Galaxy | Tool Preview

FROGS Demultiplex reads (version 2.0.0)
This file describes barcodes and samples (one line by sample tabulated separated from barcode sequence(s)). See Help section
Select between paired and single-end data
Specify dataset of your single end reads
Number of mismatches allowed in barcode
The barcode is placed either at the beginning of the forward end or of the reverse end or both?

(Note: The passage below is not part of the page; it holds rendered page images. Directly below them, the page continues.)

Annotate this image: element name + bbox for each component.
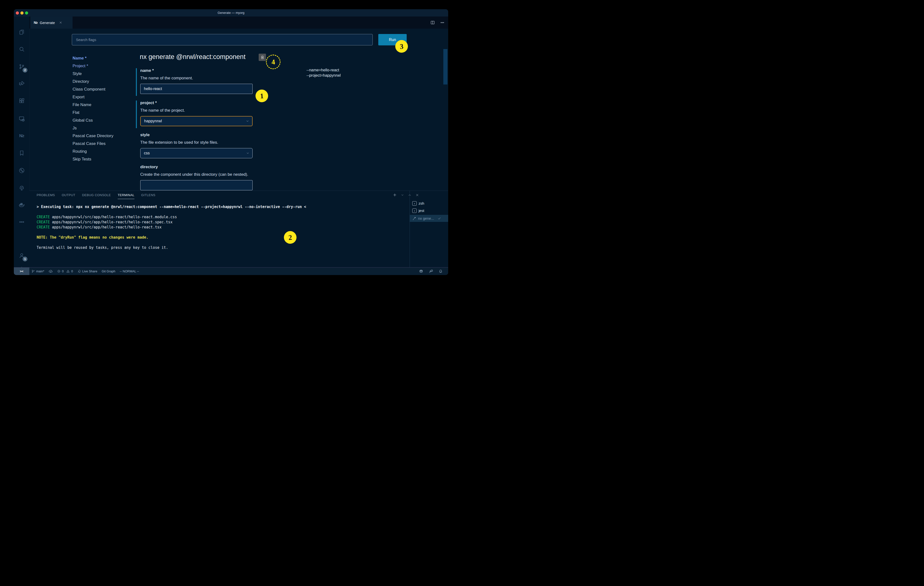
- field-label: directory: [140, 165, 257, 169]
- more-views-icon[interactable]: [14, 215, 30, 228]
- nx-tab-icon: N≥: [34, 21, 38, 25]
- nav-item-style[interactable]: Style: [73, 70, 133, 78]
- sync-cloud-icon[interactable]: [48, 269, 53, 273]
- field-group-name: name * The name of the component. hello-…: [136, 68, 257, 94]
- feedback-status-icon[interactable]: [429, 269, 433, 273]
- status-bar: >< main* 0 0 Live Share: [14, 267, 448, 275]
- window-title: Generate — myorg: [14, 11, 448, 15]
- terminal-note-line: NOTE: The "dryRun" flag means no changes…: [36, 235, 148, 240]
- cli-flags-preview: --name=hello-react --project=happynrwl: [307, 68, 341, 78]
- terminal-list-item-nx-generate[interactable]: nx gene...: [410, 215, 448, 222]
- nav-item-pascal-case-directory[interactable]: Pascal Case Directory: [73, 132, 133, 140]
- nav-item-export[interactable]: Export: [73, 93, 133, 101]
- nav-item-file-name[interactable]: File Name: [73, 101, 133, 109]
- docker-icon[interactable]: [14, 198, 30, 212]
- task-success-check-icon: [437, 217, 441, 220]
- git-branch-status[interactable]: main*: [31, 270, 44, 273]
- nav-item-skip-tests[interactable]: Skip Tests: [73, 156, 133, 163]
- bottom-panel: PROBLEMS OUTPUT DEBUG CONSOLE TERMINAL G…: [30, 190, 448, 268]
- extensions-icon[interactable]: [14, 94, 30, 108]
- account-badge: 1: [23, 257, 27, 262]
- panel-toolbar: [393, 193, 419, 197]
- nav-item-routing[interactable]: Routing: [73, 147, 133, 156]
- chevron-down-icon: [246, 151, 249, 155]
- field-modified-bar: [136, 68, 137, 96]
- style-select[interactable]: css: [140, 148, 252, 158]
- vscode-window: Generate — myorg 2 N≥: [14, 9, 448, 275]
- remote-explorer-icon[interactable]: [14, 112, 30, 125]
- nav-item-global-css[interactable]: Global Css: [73, 116, 133, 124]
- nav-item-flat[interactable]: Flat: [73, 109, 133, 116]
- run-debug-icon[interactable]: [14, 76, 30, 89]
- tab-gitlens[interactable]: GITLENS: [141, 193, 155, 199]
- field-group-directory: directory Create the component under thi…: [136, 165, 257, 190]
- field-label: name *: [140, 68, 257, 73]
- nav-item-js[interactable]: Js: [73, 124, 133, 132]
- nx-console-icon[interactable]: N≥: [14, 129, 30, 142]
- project-select[interactable]: happynrwl: [140, 116, 252, 126]
- nav-item-class-component[interactable]: Class Component: [73, 86, 133, 93]
- tab-label: Generate: [40, 21, 55, 25]
- terminal-list-item-zsh[interactable]: › zsh: [410, 200, 448, 207]
- field-description: The name of the project.: [140, 108, 257, 113]
- search-flags-input[interactable]: [72, 34, 373, 45]
- terminal-dropdown-icon[interactable]: [401, 194, 404, 197]
- field-group-project: project * The name of the project. happy…: [136, 101, 257, 126]
- new-terminal-icon[interactable]: [393, 193, 397, 197]
- tab-problems[interactable]: PROBLEMS: [36, 193, 55, 199]
- screen: Generate — myorg 2 N≥: [0, 0, 462, 293]
- tab-generate[interactable]: N≥ Generate: [30, 17, 73, 29]
- account-icon[interactable]: 1: [14, 249, 30, 262]
- terminal-icon: ›: [412, 209, 417, 213]
- editor-tab-strip: N≥ Generate: [30, 17, 448, 29]
- problems-status[interactable]: 0 0: [57, 270, 73, 273]
- search-icon[interactable]: [14, 43, 30, 56]
- copy-command-button[interactable]: [259, 54, 266, 61]
- tab-output[interactable]: OUTPUT: [62, 193, 75, 199]
- explorer-icon[interactable]: [14, 25, 30, 39]
- name-input[interactable]: hello-react: [140, 84, 252, 94]
- notifications-bell-icon[interactable]: [439, 269, 443, 273]
- terminal-reuse-line: Terminal will be reused by tasks, press …: [36, 245, 168, 250]
- editor-more-actions-icon[interactable]: [440, 20, 445, 25]
- vim-mode-status: -- NORMAL --: [120, 270, 139, 273]
- editor-scrollbar-thumb[interactable]: [443, 49, 447, 84]
- field-group-style: style The file extension to be used for …: [136, 132, 257, 158]
- field-label: style: [140, 132, 257, 137]
- panel-tab-bar: PROBLEMS OUTPUT DEBUG CONSOLE TERMINAL G…: [36, 193, 155, 199]
- generator-heading: nx generate @nrwl/react:component: [140, 53, 246, 61]
- live-share-status[interactable]: Live Share: [78, 270, 97, 273]
- terminal-exec-line: > Executing task: npx nx generate @nrwl/…: [36, 204, 306, 210]
- remote-indicator[interactable]: ><: [14, 268, 30, 275]
- field-description: The name of the component.: [140, 76, 257, 81]
- field-label: project *: [140, 101, 257, 105]
- terminal-create-line: CREATE apps/happynrwl/src/app/hello-reac…: [36, 220, 173, 225]
- activity-bar: 2 N≥: [14, 17, 30, 268]
- terminal-create-line: CREATE apps/happynrwl/src/app/hello-reac…: [36, 225, 162, 230]
- nav-item-pascal-case-files[interactable]: Pascal Case Files: [73, 140, 133, 147]
- test-explorer-icon[interactable]: [14, 181, 30, 194]
- source-control-icon[interactable]: 2: [14, 60, 30, 73]
- nav-item-project[interactable]: Project *: [73, 62, 133, 70]
- tab-close-icon[interactable]: [59, 21, 63, 24]
- nav-item-directory[interactable]: Directory: [73, 78, 133, 86]
- copilot-status-icon[interactable]: [419, 269, 423, 273]
- bookmarks-icon[interactable]: [14, 146, 30, 159]
- nav-item-name[interactable]: Name *: [73, 55, 133, 62]
- split-editor-icon[interactable]: [430, 20, 435, 25]
- annotation-badge-4: 4: [266, 54, 281, 70]
- tab-terminal[interactable]: TERMINAL: [118, 193, 134, 199]
- terminal-list-item-jest[interactable]: › jest: [410, 207, 448, 214]
- tab-debug-console[interactable]: DEBUG CONSOLE: [82, 193, 111, 199]
- option-nav-list: Name * Project * Style Directory Class C…: [73, 55, 133, 163]
- chevron-down-icon: [246, 119, 249, 123]
- terminal-create-line: CREATE apps/happynrwl/src/app/hello-reac…: [36, 215, 177, 220]
- field-description: The file extension to be used for style …: [140, 140, 257, 145]
- directory-input[interactable]: [140, 180, 252, 190]
- git-graph-view-icon[interactable]: [14, 164, 30, 177]
- terminal-icon: ›: [412, 201, 417, 205]
- close-panel-icon[interactable]: [416, 193, 419, 197]
- git-graph-status[interactable]: Git Graph: [102, 270, 115, 273]
- task-tools-icon: [412, 217, 416, 220]
- field-description: Create the component under this director…: [140, 172, 257, 177]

This tool classifies single or paired-end reads in function of barcode forward or reverse in the first or both reads.

Command line:

demultiplex.py --input-R1 *FQ_INPUT1* [--input-R2 *FQ_INPUT2*] --input-barcode *TXT_BARCODE* --mismatches *MISMATCH* --end *END* --summary *TXT_SUMMARY_OUTPUT* --output-demultiplexed *TARGZ_DEMULT_ARCHIVE_OUTPUT* --output-excluded *TARGZ_UNDEMULT_ARCHIVE_OUTPUT*
Inputs
Input name Meaning
FQ_INPUT1 Fastq input file for the first read (single-end or forward read of paired-end sequences)
FQ_INPUT2 Fastq input file for the second read (only for paired-end sequences)
TXT_BARCODE Tabulated text file that describes barcode sequences used to multiplexe samples: SAMPLE_NAME BARCODE1 [BARCODE2]
Options
Option name Meaning
-m/--mismatches MISMATCH Number of allowed mismatch in each barcode
-e/--end END To which end must the barcode be found : forward (begin of the (first) read), reverse (end of the (second) read) or both
Outputs
Output name Meaning
TXT_SUMMARY_OUTPUT A tabulated text file which summarises the number of sequences (single or paired) for each sample
TARGZ_DEMULT_ARCHIVE_OUTPUT A TAR.GZ archive that contains all fastq files for each sample
TARGZ_UNDEMULT_ARCHIVE_OUTPUT A TAR.GZ archive that contains all fastq files for undemultiplexed reads

Format

BARCODE_FILE :

This file is expected to be tabulated

-first column corresponds to the sample name

-second column corresponds to the sequence barcode used

-third column (optional) corresponds to the reverse sequence barcode

Take care to indicate sequence barcode in the strand of the read, so you may need to reverse complement the reverse barcode sequence

All barcode sequences must have the same length

Example of barcode file: Here the sample is multiplexed by both fragment ends.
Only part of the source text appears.